I am sure many of us have gone through it. It's called life. That life which we curse when something bad happens with us which we never wanted it to happen.
Life is all about ups and downs, by taking in mind that yes we can succeed we can come out of the problem. Always remember that every problem comes with a solution. When one door is closed on us we don't bother to look at the other door which has been opened for us , because we are too busy looking at the closed door. You won't see that good thing hidden in your problem, but eventually you will. Having faith at our courage and will is an ultimate key to every unsuccessful lock to open. What we need is just to figure out that silver lining, which is a tough task for every individual.. But not impossible. So be optimistic and have faith in you that yes I have the capability to come out with this problem.

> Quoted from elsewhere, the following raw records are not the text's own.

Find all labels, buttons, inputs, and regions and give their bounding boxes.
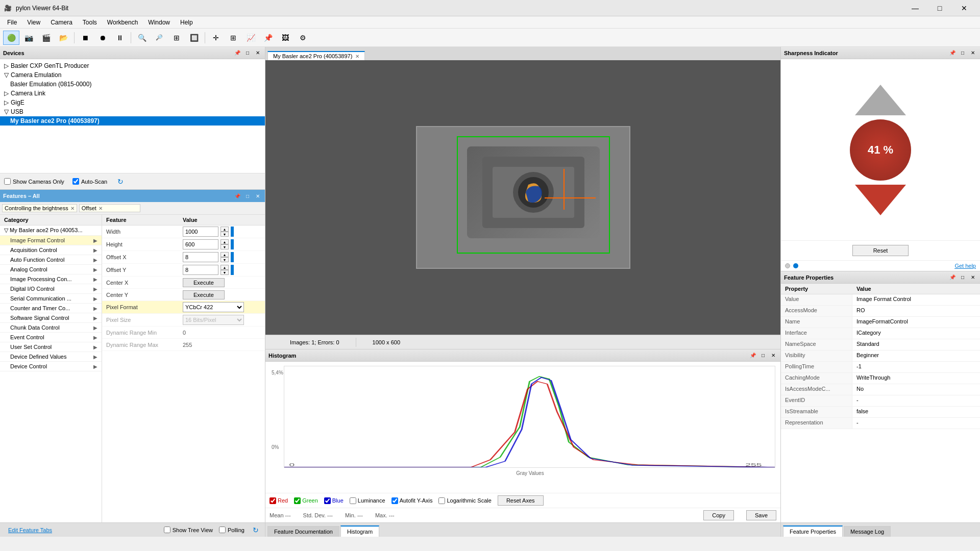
toolbar-pause-btn[interactable]: ⏸ [112,31,128,45]
cat-item-chunk[interactable]: Chunk Data Control ▶ [0,323,102,333]
menu-view[interactable]: View [22,18,45,27]
right-tab-feature-props[interactable]: Feature Properties [783,525,843,537]
menu-tools[interactable]: Tools [78,18,102,27]
histogram-pin-btn[interactable]: 📌 [749,352,757,360]
cat-item-imgprocessing[interactable]: Image Processing Con... ▶ [0,274,102,284]
sharpness-pin-btn[interactable]: 📌 [948,49,957,57]
polling-label[interactable]: Polling [219,527,244,533]
menu-camera[interactable]: Camera [45,18,78,27]
show-cameras-only-label[interactable]: Show Cameras Only [4,178,64,185]
offsetx-spin-down[interactable]: ▼ [220,257,229,262]
hist-red-label[interactable]: Red [270,497,288,504]
polling-checkbox[interactable] [219,527,226,533]
height-spin-down[interactable]: ▼ [220,244,229,249]
sharpness-reset-btn[interactable]: Reset [852,245,909,256]
sharpness-help-link[interactable]: Get help [954,263,976,269]
histogram-float-btn[interactable]: □ [759,352,767,360]
toolbar-zoom100-btn[interactable]: 🔲 [186,31,202,45]
show-tree-view-checkbox[interactable] [164,527,170,533]
toolbar-image-btn[interactable]: 🖼 [277,31,293,45]
hist-autofit-checkbox[interactable] [391,497,398,504]
hist-blue-label[interactable]: Blue [324,497,344,504]
cat-item-image-format[interactable]: Image Format Control ▶ [0,236,102,245]
feature-props-close-btn[interactable]: ✕ [969,273,977,282]
toolbar-camera-btn[interactable]: 📷 [20,31,37,45]
cat-item-root[interactable]: ▽ My Basler ace2 Pro (40053... [0,226,102,236]
cat-item-software-signal[interactable]: Software Signal Control ▶ [0,313,102,323]
sharpness-float-btn[interactable]: □ [959,49,967,57]
cat-item-serial[interactable]: Serial Communication ... ▶ [0,294,102,304]
toolbar-folder-btn[interactable]: 📂 [55,31,71,45]
auto-scan-checkbox[interactable] [72,178,79,185]
centery-execute-btn[interactable]: Execute [183,290,225,299]
search-tag-close-btn[interactable]: ✕ [70,206,75,211]
tree-gige[interactable]: ▷ GigE [0,98,265,107]
tab-feature-documentation[interactable]: Feature Documentation [267,526,339,537]
reset-axes-btn[interactable]: Reset Axes [498,495,544,506]
toolbar-record2-btn[interactable]: ⏺ [94,31,111,45]
tree-camera-link[interactable]: ▷ Camera Link [0,89,265,98]
toolbar-grid-btn[interactable]: ⊞ [225,31,241,45]
hist-green-checkbox[interactable] [294,497,301,504]
show-cameras-only-checkbox[interactable] [4,178,11,185]
cat-item-analog[interactable]: Analog Control ▶ [0,265,102,274]
toolbar-settings-btn[interactable]: ⚙ [295,31,311,45]
tree-basler-cxp[interactable]: ▷ Basler CXP GenTL Producer [0,61,265,70]
menu-workbench[interactable]: Workbench [102,18,143,27]
search-tag-close2-btn[interactable]: ✕ [99,206,103,211]
toolbar-zoomin-btn[interactable]: 🔍 [134,31,150,45]
hist-luminance-label[interactable]: Luminance [350,497,385,504]
offsety-input[interactable] [183,265,218,275]
sharpness-close-btn[interactable]: ✕ [969,49,977,57]
width-spin-down[interactable]: ▼ [220,232,229,237]
cat-item-autofunction[interactable]: Auto Function Control ▶ [0,255,102,265]
image-container[interactable] [265,60,780,335]
offsetx-input[interactable] [183,252,218,262]
toolbar-crosshair-btn[interactable]: ✛ [208,31,224,45]
toolbar-chart-btn[interactable]: 📈 [242,31,259,45]
cat-item-digital-io[interactable]: Digital I/O Control ▶ [0,284,102,294]
toolbar-pin-btn[interactable]: 📌 [260,31,276,45]
offsety-spin-down[interactable]: ▼ [220,270,229,275]
hist-red-checkbox[interactable] [270,497,276,504]
offsety-spin-up[interactable]: ▲ [220,265,229,270]
features-float-btn[interactable]: □ [243,192,252,200]
copy-btn[interactable]: Copy [703,510,734,520]
hist-logscale-label[interactable]: Logarithmic Scale [438,497,491,504]
features-pin-btn[interactable]: 📌 [233,192,241,200]
toolbar-record-btn[interactable]: 🎬 [38,31,54,45]
height-spin-up[interactable]: ▲ [220,239,229,244]
height-input[interactable] [183,239,218,249]
toolbar-live-btn[interactable]: 🟢 [3,31,19,45]
refresh-button[interactable]: ↻ [115,177,126,187]
feature-props-float-btn[interactable]: □ [959,273,967,282]
tree-basler-emulation[interactable]: Basler Emulation (0815-0000) [0,80,265,89]
auto-scan-label[interactable]: Auto-Scan [72,178,107,185]
toolbar-stop-btn[interactable]: ⏹ [77,31,93,45]
width-input[interactable] [183,227,218,237]
cat-item-acquisition[interactable]: Acquisition Control ▶ [0,245,102,255]
hist-logscale-checkbox[interactable] [438,497,445,504]
tree-basler-ace2[interactable]: My Basler ace2 Pro (40053897) [0,116,265,126]
image-tab-close-btn[interactable]: ✕ [355,54,359,59]
cat-item-device-defined[interactable]: Device Defined Values ▶ [0,352,102,362]
offsetx-spin-up[interactable]: ▲ [220,252,229,257]
hist-blue-checkbox[interactable] [324,497,331,504]
features-close-btn[interactable]: ✕ [254,192,262,200]
pixelformat-select[interactable]: YCbCr 422 [183,302,244,312]
tab-histogram[interactable]: Histogram [340,525,379,537]
cat-item-event[interactable]: Event Control ▶ [0,333,102,342]
devices-float-btn[interactable]: □ [243,49,252,57]
tree-usb[interactable]: ▽ USB [0,107,265,116]
devices-close-btn[interactable]: ✕ [254,49,262,57]
toolbar-zoomfit-btn[interactable]: ⊞ [168,31,185,45]
save-btn[interactable]: Save [746,510,776,520]
features-refresh-btn[interactable]: ↻ [251,525,261,535]
edit-feature-tabs-btn[interactable]: Edit Feature Tabs [4,526,56,534]
centerx-execute-btn[interactable]: Execute [183,278,225,287]
hist-green-label[interactable]: Green [294,497,318,504]
cat-item-device-control[interactable]: Device Control ▶ [0,362,102,371]
show-tree-view-label[interactable]: Show Tree View [164,527,213,533]
menu-window[interactable]: Window [143,18,175,27]
hist-luminance-checkbox[interactable] [350,497,356,504]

Every cloud has a silver lining meaning
ReplyDeleteEvery bad situation has some great aspect to it. This adage is usually said as an encouragement to a man who is overwhelmed by some trouble and is unable to perceive any positive way forward.

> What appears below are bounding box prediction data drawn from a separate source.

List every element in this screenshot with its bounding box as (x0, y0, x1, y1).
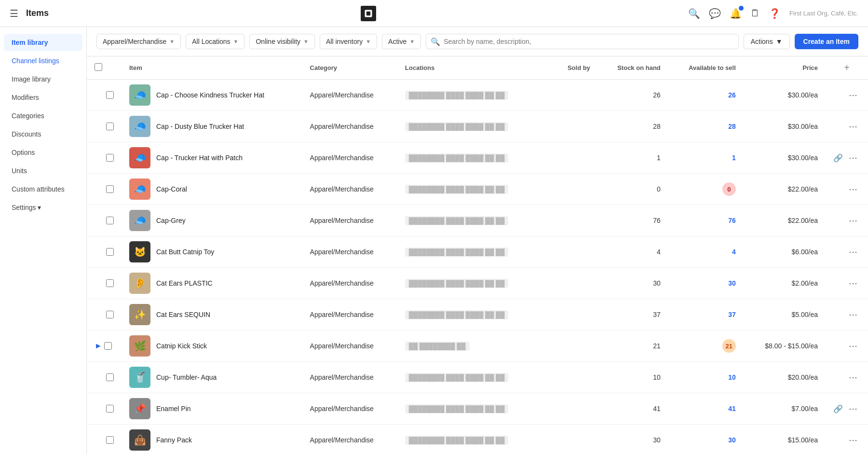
sidebar-item-channel-listings[interactable]: Channel listings (4, 52, 82, 69)
item-name[interactable]: Enamel Pin (156, 405, 191, 413)
row-category-cell: Apparel/Merchandise (302, 111, 397, 142)
sidebar-item-item-library[interactable]: Item library (4, 34, 82, 51)
row-more-button[interactable]: ⋯ (846, 402, 860, 415)
row-checkbox[interactable] (106, 123, 114, 130)
row-item-cell: 👜 Fanny Pack (122, 425, 302, 454)
row-price-cell: $22.00/ea (744, 174, 826, 205)
item-name[interactable]: Catnip Kick Stick (156, 342, 207, 350)
row-checkbox[interactable] (106, 279, 114, 287)
stock-value: 37 (653, 311, 661, 318)
row-more-button[interactable]: ⋯ (846, 308, 860, 321)
row-checkbox[interactable] (106, 373, 114, 381)
row-check-cell (87, 142, 122, 174)
select-all-checkbox[interactable] (95, 63, 102, 71)
table-row: ► 🌿 Catnip Kick Stick Apparel/Merchandis… (87, 330, 868, 362)
stock-value: 26 (653, 91, 661, 99)
row-more-button[interactable]: ⋯ (846, 120, 860, 133)
sidebar-item-units[interactable]: Units (4, 162, 82, 179)
user-avatar[interactable]: First Last Org, Café, Etc. (789, 10, 858, 17)
row-sold-cell (540, 299, 598, 330)
row-checkbox[interactable] (106, 405, 114, 413)
row-category-cell: Apparel/Merchandise (302, 330, 397, 362)
hamburger-icon[interactable]: ☰ (10, 8, 18, 19)
link-icon[interactable]: 🔗 (833, 404, 843, 413)
item-name[interactable]: Cup- Tumbler- Aqua (156, 373, 217, 381)
row-checkbox[interactable] (106, 217, 114, 224)
row-checkbox[interactable] (106, 311, 114, 318)
row-category-cell: Apparel/Merchandise (302, 425, 397, 454)
sidebar-item-image-library[interactable]: Image library (4, 70, 82, 88)
visibility-filter[interactable]: Online visibility ▼ (249, 34, 314, 49)
table-row: 🧢 Cap-Coral Apparel/Merchandise ████████… (87, 174, 868, 205)
row-more-button[interactable]: ⋯ (846, 89, 860, 101)
bell-icon[interactable]: 🔔 (730, 8, 742, 19)
inventory-filter[interactable]: All inventory ▼ (320, 34, 377, 49)
sidebar-item-categories[interactable]: Categories (4, 107, 82, 124)
row-checkbox[interactable] (106, 91, 114, 99)
row-check-cell (87, 299, 122, 330)
row-more-button[interactable]: ⋯ (846, 434, 860, 446)
row-checkbox[interactable] (106, 185, 114, 193)
actions-chevron: ▼ (776, 38, 783, 45)
item-name[interactable]: Cap - Trucker Hat with Patch (156, 154, 243, 162)
sidebar-item-custom-attributes[interactable]: Custom attributes (4, 180, 82, 198)
row-checkbox[interactable] (106, 248, 114, 256)
stock-value: 30 (653, 279, 661, 287)
row-checkbox[interactable] (106, 154, 114, 162)
search-nav-icon[interactable]: 🔍 (688, 8, 700, 19)
item-name[interactable]: Cat Ears PLASTIC (156, 279, 213, 287)
row-actions-cell: ⋯ (826, 111, 868, 142)
locations-filter-chevron: ▼ (233, 39, 239, 44)
sidebar-item-modifiers[interactable]: Modifiers (4, 89, 82, 106)
category-filter[interactable]: Apparel/Merchandise ▼ (96, 34, 181, 49)
price-value: $20.00/ea (788, 373, 818, 381)
item-name[interactable]: Cap-Coral (156, 185, 187, 193)
stock-value: 30 (653, 436, 661, 444)
row-stock-cell: 76 (598, 205, 668, 236)
actions-button[interactable]: Actions ▼ (744, 34, 790, 49)
locations-filter[interactable]: All Locations ▼ (186, 34, 244, 49)
sidebar-item-options[interactable]: Options (4, 144, 82, 161)
item-name[interactable]: Fanny Pack (156, 436, 192, 444)
item-name[interactable]: Cap-Grey (156, 217, 186, 224)
row-more-button[interactable]: ⋯ (846, 151, 860, 164)
row-sold-cell (540, 205, 598, 236)
row-price-cell: $15.00/ea (744, 425, 826, 454)
row-avail-cell: 0 (668, 174, 744, 205)
category-value: Apparel/Merchandise (310, 248, 374, 256)
row-more-button[interactable]: ⋯ (846, 214, 860, 227)
row-more-button[interactable]: ⋯ (846, 183, 860, 195)
item-name[interactable]: Cap - Dusty Blue Trucker Hat (156, 123, 244, 130)
sidebar-item-discounts[interactable]: Discounts (4, 125, 82, 143)
square-logo (361, 6, 376, 21)
table-row: 🥤 Cup- Tumbler- Aqua Apparel/Merchandise… (87, 362, 868, 393)
row-checkbox[interactable] (106, 436, 114, 444)
link-icon[interactable]: 🔗 (833, 153, 843, 163)
row-more-button[interactable]: ⋯ (846, 340, 860, 352)
receipt-icon[interactable]: 🗒 (750, 8, 760, 19)
row-stock-cell: 1 (598, 142, 668, 174)
expand-icon[interactable]: ► (95, 342, 102, 350)
item-name[interactable]: Cat Ears SEQUIN (156, 311, 210, 318)
price-value: $2.00/ea (792, 279, 818, 287)
table-body: 🧢 Cap - Choose Kindness Trucker Hat Appa… (87, 80, 868, 454)
add-column-button[interactable]: + (844, 62, 850, 73)
create-item-button[interactable]: Create an Item (795, 34, 858, 49)
sidebar-item-settings[interactable]: Settings ▾ (4, 199, 82, 216)
status-filter[interactable]: Active ▼ (382, 34, 421, 49)
header-plus: + (826, 56, 868, 80)
price-value: $6.00/ea (792, 248, 818, 256)
row-sold-cell (540, 236, 598, 268)
row-more-button[interactable]: ⋯ (846, 371, 860, 384)
row-avail-cell: 30 (668, 425, 744, 454)
row-more-button[interactable]: ⋯ (846, 246, 860, 258)
chat-icon[interactable]: 💬 (709, 8, 721, 19)
item-name[interactable]: Cap - Choose Kindness Trucker Hat (156, 91, 264, 99)
row-checkbox[interactable] (104, 342, 112, 350)
search-input[interactable] (426, 34, 739, 49)
row-more-button[interactable]: ⋯ (846, 277, 860, 289)
row-avail-cell: 21 (668, 330, 744, 362)
item-name[interactable]: Cat Butt Catnip Toy (156, 248, 214, 256)
available-value: 28 (728, 123, 736, 130)
help-icon[interactable]: ❓ (769, 8, 781, 19)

ohn Milton authored the expression 'silver lining' in Comus: A Mask Displayed at Ludlow Castle, 1634
I see ye noticeably, and now accept
That he, the Preeminent Great, to whom all things sick
Are yet as slavish officers of vengeance,
Would send a glistering guardian, if require were
To keep my life and respect unassailed.
Was I misled, or did a sable cloud
Turn forward her silver lining on the night?
I didn't blunder; there does a sable cloud
Turn forward her silver lining on the night,
And casts a gleam over this tufted woods.

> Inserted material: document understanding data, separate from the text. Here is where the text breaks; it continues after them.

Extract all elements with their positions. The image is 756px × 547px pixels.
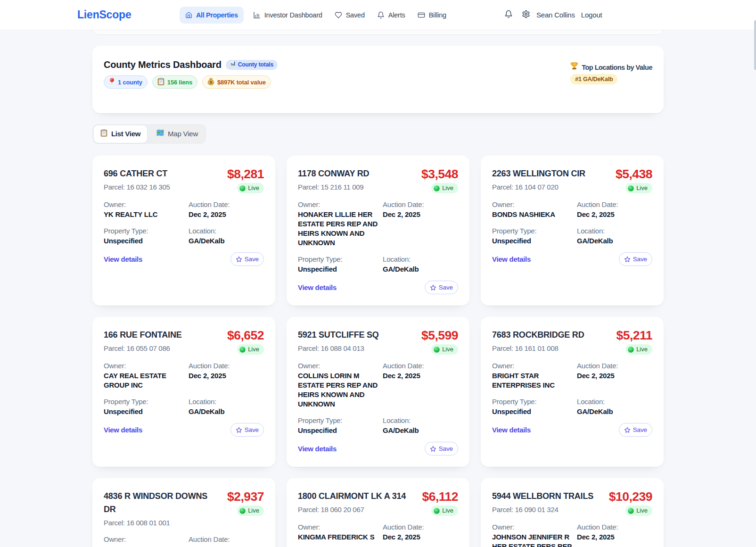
property-parcel: Parcel: 18 060 20 067 <box>298 505 418 515</box>
clipboard-emoji-icon <box>157 78 164 87</box>
property-type-label: Property Type: <box>298 254 383 264</box>
clipboard-emoji-icon <box>100 129 107 139</box>
property-parcel: Parcel: 15 216 11 009 <box>298 182 418 192</box>
property-price: $5,599 <box>421 328 458 342</box>
owner-value: BONDS NASHIEKA <box>492 210 577 219</box>
settings-gear-icon[interactable] <box>522 10 530 20</box>
heart-icon <box>335 11 342 19</box>
property-parcel: Parcel: 16 008 01 001 <box>104 518 223 528</box>
location-label: Location: <box>189 397 264 406</box>
money-bag-emoji-icon: $ <box>207 78 214 87</box>
auction-date-value: Dec 2, 2025 <box>383 210 458 219</box>
save-button[interactable]: Save <box>425 442 458 456</box>
property-address: 1800 CLAIRMONT LK A 314 <box>298 489 411 503</box>
owner-label: Owner: <box>298 522 383 532</box>
property-price: $8,281 <box>227 167 264 181</box>
owner-value: JOHNSON JENNIFER R HER ESTATE PERS REP <box>492 532 577 547</box>
status-label: Live <box>248 506 259 515</box>
property-address: 5944 WELLBORN TRAILS <box>492 489 605 503</box>
view-details-link[interactable]: View details <box>298 444 337 454</box>
auction-date-value: Dec 2, 2025 <box>189 545 264 547</box>
owner-label: Owner: <box>104 361 189 371</box>
user-name: Sean Collins <box>536 11 575 19</box>
status-badge: Live <box>431 344 458 355</box>
property-type-label: Property Type: <box>104 226 189 236</box>
save-label: Save <box>245 255 259 264</box>
star-icon <box>624 256 631 263</box>
property-type-label: Property Type: <box>298 415 383 425</box>
property-parcel: Parcel: 16 088 04 013 <box>298 343 418 354</box>
save-button[interactable]: Save <box>230 252 264 266</box>
property-address: 4836 R WINDSOR DOWNS DR <box>104 489 217 516</box>
save-label: Save <box>245 425 259 434</box>
green-dot-icon <box>628 347 634 353</box>
nav-item-label: Alerts <box>388 11 405 19</box>
save-button[interactable]: Save <box>619 252 652 266</box>
status-badge: Live <box>431 506 458 516</box>
property-card: 1800 CLAIRMONT LK A 314 Parcel: 18 060 2… <box>287 478 469 547</box>
auction-date-label: Auction Date: <box>383 361 458 371</box>
svg-text:$: $ <box>210 80 212 84</box>
auction-date-value: Dec 2, 2025 <box>577 371 652 381</box>
nav-item-investor-dashboard[interactable]: Investor Dashboard <box>253 11 322 19</box>
auction-date-label: Auction Date: <box>189 199 264 209</box>
auction-date-value: Dec 2, 2025 <box>577 210 652 219</box>
nav-item-saved[interactable]: Saved <box>335 11 365 19</box>
green-dot-icon <box>628 185 634 191</box>
status-label: Live <box>442 184 453 192</box>
owner-label: Owner: <box>298 199 383 209</box>
star-icon <box>236 427 242 433</box>
owner-label: Owner: <box>104 534 189 544</box>
save-button[interactable]: Save <box>425 281 458 294</box>
logout-button[interactable]: Logout <box>581 11 602 19</box>
status-badge: Live <box>237 183 264 193</box>
credit-card-icon <box>418 11 425 19</box>
brand-logo[interactable]: LienScope <box>77 8 131 21</box>
property-price: $3,548 <box>421 167 458 181</box>
owner-value: BREEDLOVE ROBERT A <box>104 545 189 547</box>
scrollbar-thumb[interactable] <box>754 20 756 70</box>
stat-label: 156 liens <box>167 79 192 86</box>
property-address: 5921 SUTCLIFFE SQ <box>298 328 411 341</box>
status-label: Live <box>248 345 259 354</box>
pushpin-emoji-icon <box>109 78 115 86</box>
nav-item-alerts[interactable]: Alerts <box>377 11 405 19</box>
nav-right-cluster: Sean Collins Logout <box>504 0 602 30</box>
location-label: Location: <box>383 254 458 264</box>
property-card: 1178 CONWAY RD Parcel: 15 216 11 009 $3,… <box>287 156 469 306</box>
view-details-link[interactable]: View details <box>104 425 142 435</box>
save-button[interactable]: Save <box>619 423 652 437</box>
property-type-label: Property Type: <box>492 226 577 236</box>
owner-value: YK REALTY LLC <box>104 210 189 219</box>
property-card: 7683 ROCKBRIDGE RD Parcel: 16 161 01 008… <box>481 317 664 467</box>
view-details-link[interactable]: View details <box>298 283 337 292</box>
auction-date-value: Dec 2, 2025 <box>189 371 264 381</box>
view-details-link[interactable]: View details <box>492 425 531 435</box>
property-price: $10,239 <box>609 489 652 504</box>
owner-label: Owner: <box>492 361 577 371</box>
property-card: 5921 SUTCLIFFE SQ Parcel: 16 088 04 013 … <box>287 317 469 467</box>
green-dot-icon <box>434 185 440 191</box>
property-address: 1178 CONWAY RD <box>298 167 411 180</box>
save-button[interactable]: Save <box>230 423 264 437</box>
owner-label: Owner: <box>298 361 383 371</box>
nav-item-all-properties[interactable]: All Properties <box>180 7 244 24</box>
location-label: Location: <box>383 415 458 425</box>
map-emoji-icon <box>156 129 164 139</box>
notifications-bell-icon[interactable] <box>504 10 513 20</box>
property-price: $5,438 <box>616 167 652 181</box>
top-locations-panel: Top Locations by Value #1 GA/DeKalb <box>570 62 652 84</box>
star-icon <box>430 446 436 452</box>
owner-label: Owner: <box>492 199 577 209</box>
owner-value: KINGMA FREDERICK S <box>298 532 383 542</box>
nav-item-billing[interactable]: Billing <box>418 11 446 19</box>
owner-value: BRIGHT STAR ENTERPRISES INC <box>492 371 577 390</box>
view-details-link[interactable]: View details <box>492 255 531 264</box>
nav-item-label: Saved <box>346 11 365 19</box>
auction-date-value: Dec 2, 2025 <box>577 532 652 542</box>
bar-chart-icon <box>253 11 261 19</box>
view-details-link[interactable]: View details <box>104 255 142 264</box>
tab-list-view[interactable]: List View <box>94 125 147 143</box>
county-metrics-card: County Metrics Dashboard County totals 1… <box>92 46 664 113</box>
tab-map-view[interactable]: Map View <box>150 125 205 142</box>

'Clouds' and 'silver linings' were alluded to regularly in literature from that point onward, usually refering to Milton and much of the time alluding to them as Milton's clouds. It isn't until the days of the elevating language of Victoria's England that we start to hear the proverbial shape that we are presently familiar with - 'every cloud has a silver lining'. The principal event that is unequivocally communicating that thought comes in The Dublin Magazine, Volume 1, 1840, in a survey of the novel Marian; or, a Youthful Maid's Fortunes, by Mrs S. Hall, which was distributed in 1840:
As Katty Macane has it, "there's a silver lining to every cloud that sails about the heavens in the event that we could just observe it."
'There's a silver lining to every cloud' was the shape that the maxim was usually communicated in the Victorian era. The at present utilized 'every cloud has a silver lining' appeared, in another literary audit, in 1849. The New month to month beauty assemblée, Volume 31 incorporate what implied to be a quotation from Mrs Hall's book - "Every cloud has a silver lining", however which didn't in fact appear in Marian, which just replicated Milton's original content.